The photography is often breathtaking and the cabin interiors evoke Andrew Wyeth paintings. The town and its quirky inhabitants are reminiscent at times of Northern Exposure (which featured another tolerant township) and quiet humor often builds from anachronisms found in the unexpected. The script is strongest when it conveys the awkwardness between the principals with silences and characters at a loss for words, rather than rapid-fire Capra-esque dialogue. Big Eden could have easily degenerated into a silly screwball comedy.

Unfortunately it loses steam near the end. A major confrontation lacks the punch that it should have, and the ultimate denouement could have been reached without the 20 minutes that preceded it. Still, despite its flaws, Big Eden cast a spell over me during its middle half despite my stubborn refusal to believe in the warmth of this mythical town. Like Dorothy says, "there's no place like home."

Bezucha extracts remarkable and natural performances from most of his actors for a first-time director and shows great promise as a filmmaker.
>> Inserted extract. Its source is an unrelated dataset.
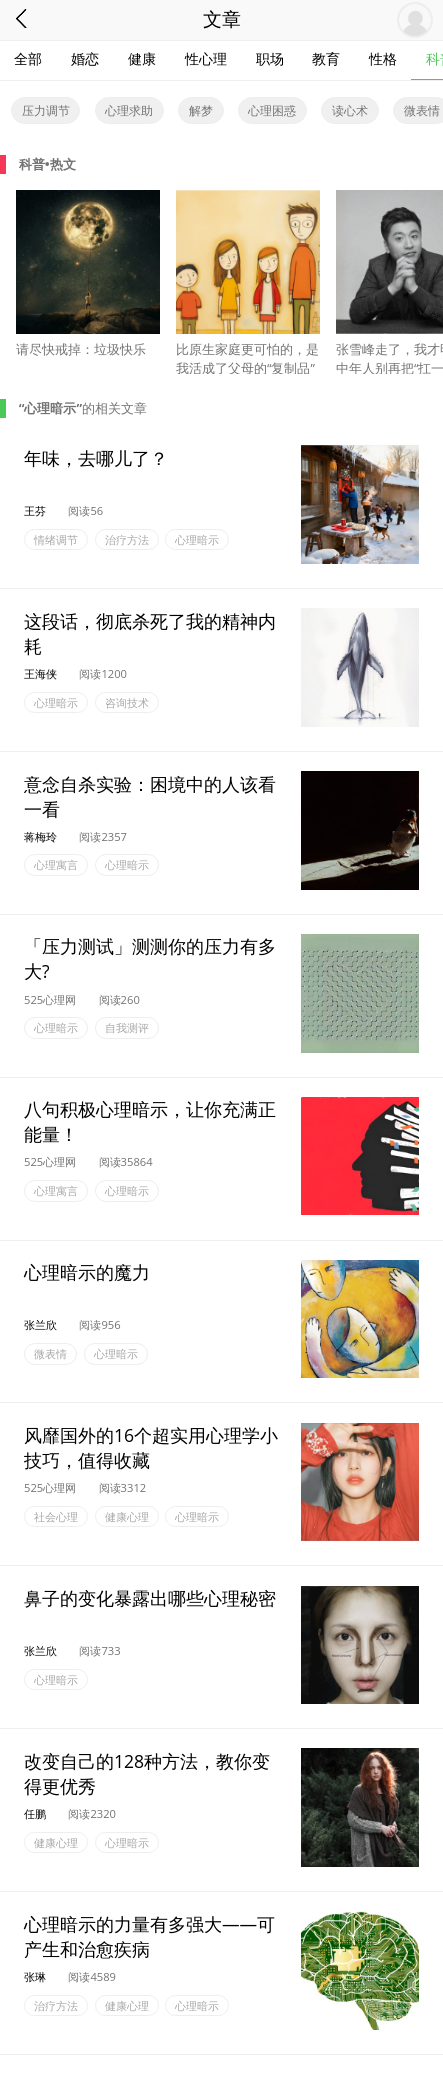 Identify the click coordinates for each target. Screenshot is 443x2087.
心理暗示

The fact that his next effort, currently in production, is called Fucking Hate Her fills me with hope that he won't get stuck in a nostalgic Lake Woebegon mentality for the rest of his career. If you were charmed by the loving father in The Sum of Us, chances are that you will embrace this film. The San Francisco Examiner called it "the best date movie around" and, judging from all the awards that it won at gay/lesbian film festivals,Big Eden obviously struck a chord with audiences too.

For DVD collectors, Big Eden is the first gay-themed film to receive the double disc special edition treatment. Extras on the discs include a director's commentary, deleted scenes, cast & crew interviews and recipes for Pike Dexter's gourmet dinners.